OK. Quickly now, can we see all the hands of those, elected and not, who are opposed to getting tough on crime, who want to rock violent criminals to sleep, who think murderers are picked on far too much? Ummm … don’t see any hands, there.

And had Sessions taken a survey during an appearance in Charlotte, N.C., on Monday — the Queen City has suffered a crime spike — he wouldn’t have seen any, either.

There does not exist a politician or citizen who does not want to get tough on crime. Violent criminals should be punished, locked up, prosecuted to the full capability of the legal system. Habitual property criminals need to be off the streets. Drug dealers who prey on the young or the increasing numbers of opioid addicts should go away for long periods of time, if not forever.

But Sessions’ announcement of a partnership to fight crime, joining federal, state and local law enforcement groups, was long on punishment and short on going after the causes of crime.

Unfortunately, Republicans long ago captured the “tough on crime” stance and have used it as a political marketing ploy ever since. But their solutions are few. Very few.

Though year after year, decade after decade, poverty and horrid home lives and a lack of any rehabilitation have been shown as causing upsurges in crime, programs to try to turn lives around have been few and far between. Instead, the GOP theme has been to throw more people in jail.

Yes, indeed, one of the promises Sessions made in Charlotte was to tout more prosecutors and engage in tough talk about how the Trump administration “has your back” — that comment being directed at law enforcement officers.

Well and good because criminals do need to be caught and jailed. But consider the more reasoned and realistic comments from Jake Sussman, who once was an attorney in Charlotte and now directs Harvard University’s Fair Punishment Project.
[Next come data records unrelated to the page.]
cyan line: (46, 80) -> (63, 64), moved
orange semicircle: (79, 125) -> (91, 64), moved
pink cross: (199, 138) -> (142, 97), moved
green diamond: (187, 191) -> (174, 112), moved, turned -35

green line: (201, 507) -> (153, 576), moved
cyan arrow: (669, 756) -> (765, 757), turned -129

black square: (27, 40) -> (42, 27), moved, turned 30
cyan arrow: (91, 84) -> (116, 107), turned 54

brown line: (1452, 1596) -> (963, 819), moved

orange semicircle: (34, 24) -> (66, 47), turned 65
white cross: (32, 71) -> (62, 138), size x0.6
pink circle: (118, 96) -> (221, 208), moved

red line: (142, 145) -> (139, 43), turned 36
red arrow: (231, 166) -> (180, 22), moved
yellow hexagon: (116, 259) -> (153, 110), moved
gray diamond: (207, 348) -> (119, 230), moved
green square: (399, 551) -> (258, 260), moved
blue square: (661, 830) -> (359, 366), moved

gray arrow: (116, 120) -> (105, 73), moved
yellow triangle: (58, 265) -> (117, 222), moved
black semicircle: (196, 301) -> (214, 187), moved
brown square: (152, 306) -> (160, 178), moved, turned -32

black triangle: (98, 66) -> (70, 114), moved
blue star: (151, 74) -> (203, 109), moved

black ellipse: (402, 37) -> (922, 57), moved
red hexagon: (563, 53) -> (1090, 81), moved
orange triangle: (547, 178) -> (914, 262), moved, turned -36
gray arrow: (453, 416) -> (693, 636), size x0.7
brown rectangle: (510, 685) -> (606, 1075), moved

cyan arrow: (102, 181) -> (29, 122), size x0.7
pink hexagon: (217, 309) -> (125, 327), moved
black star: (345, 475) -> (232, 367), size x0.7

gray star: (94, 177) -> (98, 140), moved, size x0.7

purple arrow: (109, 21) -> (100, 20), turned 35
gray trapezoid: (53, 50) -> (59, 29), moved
“The tough-on-crime, racially tinged policies of the 1980s fueled mass incarceration but did not make us safer,” he said. Instead, Sussman suggested that government ought to look at the causes of crime and treating people who have been criminals or are at risk of becoming criminals for things such as drug addiction and the mental health problems that are common in county jails and prisons.

His thoughts don’t sell as well on the political stump. But the truth is that all the get-tough approaches haven’t solved what is a very real and very dangerous crime problem in America’s cities and towns and rural communities, all of which are at more risk now thanks to the opioid epidemic.

Solutions are not as simple as some politicians would like to convince people they are. If they were, crime would be way down. It’s not. It’s up. And it’s going to get worse until America’s leaders from the courthouse to the White House start looking at causes and not just punishments.